A major ambiguity in Nietzsche’s teaching of will-to-power derives from the fact that it involves both an exoteric and an esoteric conceptual vision. Exoterically it functions as a mythologema that links up with the established Christian myth of free will and responsibility. As such, it is designed to contribute to the deconstruction of the Christian myth by showing its incoherence and its consequences that have become increasingly harmful for human life. Esoterically, however, the mythologema reveals the abyssal void at the heart of the human condition that the doctrine of free will had hidden from human consciousness. Nietzsche’s teaching thus is both the unveiling of the hidden, first step in the evolution of metaphysics, so central to Heidegger’s interpretation of Nietzsche, and the beginning of a new and non-metaphysical understanding of human things. The following notebook entry from the summer and fall of 1887 explicitly distinguishes an exoteric aspect of the «doctrine» of will-to-power from its esoteric development:

Exoterisch ______ Esoterisch:
1___ alles ist Wille gegen Willen 2___ Es giebt gar keinen Willen
1___Causalismus
2___Es giebt nichts wie Ursache-Wirkung. (KSA 12, 5; 9; p. 187)
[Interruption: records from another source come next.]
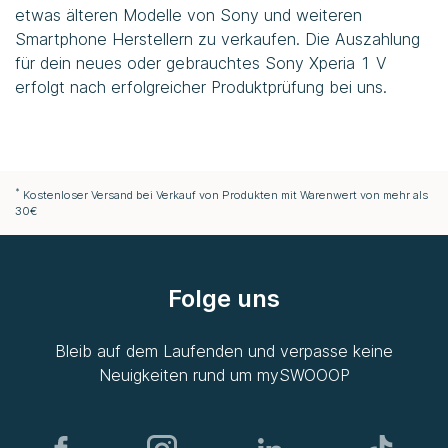
etwas älteren Modelle von Sony und weiteren
Smartphone Herstellern zu verkaufen. Die Auszahlung
für dein neues oder gebrauchtes Sony Xperia 1 V
erfolgt nach erfolgreicher Produktprüfung bei uns.
*
Kostenloser Versand bei Verkauf von Produkten mit Warenwert von mehr als
30€
Folge uns
Bleib auf dem Laufenden und verpasse keine
Neuigkeiten rund um
mySWOOOP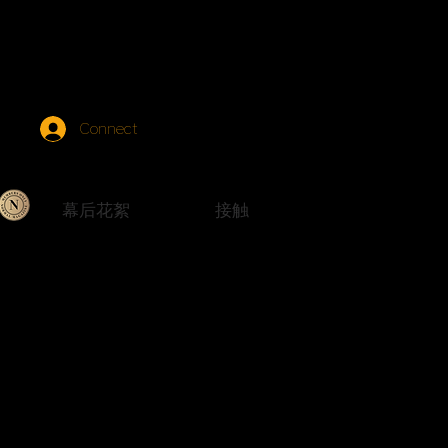
Connect
幕后花絮
接触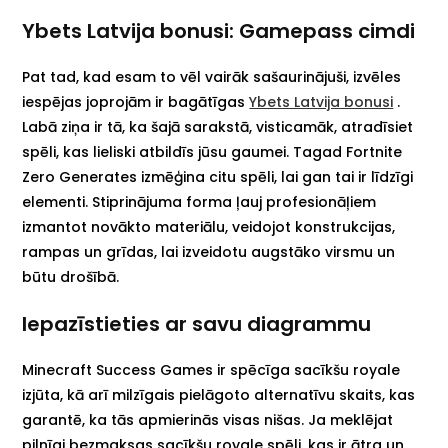
Ybets Latvija bonusi: Gamepass cimdi
Pat tad, kad esam to vēl vairāk sašaurinājuši, izvēles
iespējas joprojām ir bagātīgas
Ybets Latvija bonusi
.
Labā ziņa ir tā, ka šajā sarakstā, visticamāk, atradīsiet
spēli, kas lieliski atbildīs jūsu gaumei. Tagad Fortnite
Zero Generates izmēģina citu spēli, lai gan tai ir līdzīgi
elementi. Stiprinājuma forma ļauj profesionāļiem
izmantot novākto materiālu, veidojot konstrukcijas,
rampas un grīdas, lai izveidotu augstāko virsmu un
būtu drošībā.
Iepazīstieties ar savu diagrammu
Minecraft Success Games ir spēcīga sacīkšu royale
izjūta, kā arī milzīgais pielāgoto alternatīvu skaits, kas
garantē, ka tās apmierinās visas nišas. Ja meklējat
pilnīgi bezmaksas sacīkšu royale spēli, kas ir ātra un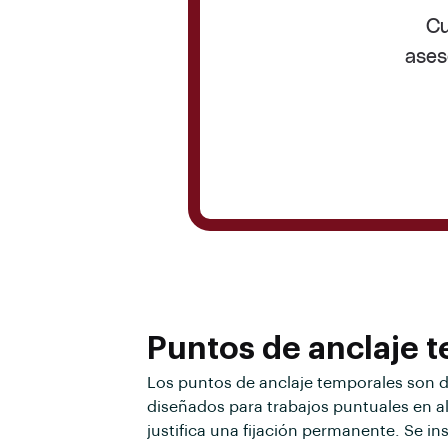
Cu
ases
Puntos de anclaje 
Los puntos de anclaje temporales son di
diseñados para trabajos puntuales en a
justifica una fijación permanente. Se ins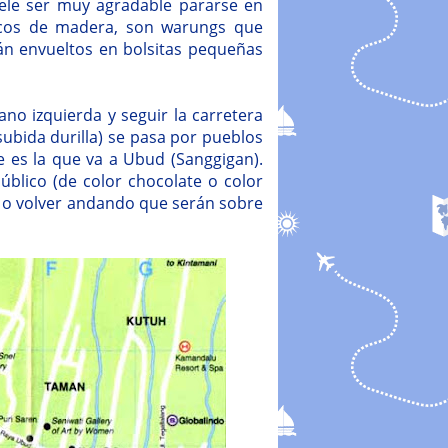
suele ser muy agradable pararse en
ncos de madera, son warungs que
án envueltos en bolsitas pequeñas
no izquierda y seguir la carretera
ubida durilla) se pasa por pueblos
ue es la que va a Ubud (Sanggigan).
blico (de color chocolate o color
 o volver andando que serán sobre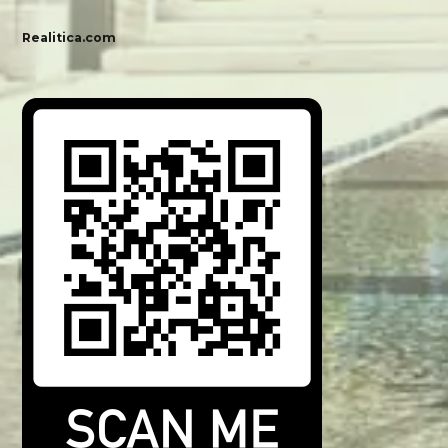
Realitica.com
There is no unitary subject of free will, hence also no faculty of will dominating the soul and
thereby striving for power. The phrase will-to-power hence does not designate a unified force, a central principle from which everything would emanate. Rather, it refers to a latent plurality of drives, or to complexes of forces about to unite with, or repel each other, to associate with or dissociate themselves from each other. In defining itself, in any language (natural or artificial), the will-to-power harmonizes and hierarchizes the multiple forms of chaos; it does not destroy or reduce these, does not resolve their differences or their antagonisms. Affirmative and forceful, will-to-power appeals to variety, difference and plurality. Thus, power is not an aim or telos of will for Nietzsche, for will seeks nothing exterior to itself. Power is not the «object» of will, but its «subject». Power is that which is sought in will. Will-topower does not appropriate anything; it is not acquisitive but creative. Nietzsche’s teaching of will-to-power begins in a deconstruction of the Christian concept of free will, which, according to Nietzsche distorts the human understanding of human agency. Christian doctrine presents a picture of moral agency in terms of an incoherent notion of the voluntary subject, such that the feeling of power has no necessary relationship to our actual powers of agency. Morality obstructs the human powers of ethical reflection and evaluations in that it presents moral values as unconditional and independent of any human volition. This «perspective» then prevents us from critically appraising morality, since it is claimed to be universal and unconditional. If the teaching of will-to-power is interpreted to presuppose the Christian notion of free will, it becomes a fascistic «doctrine».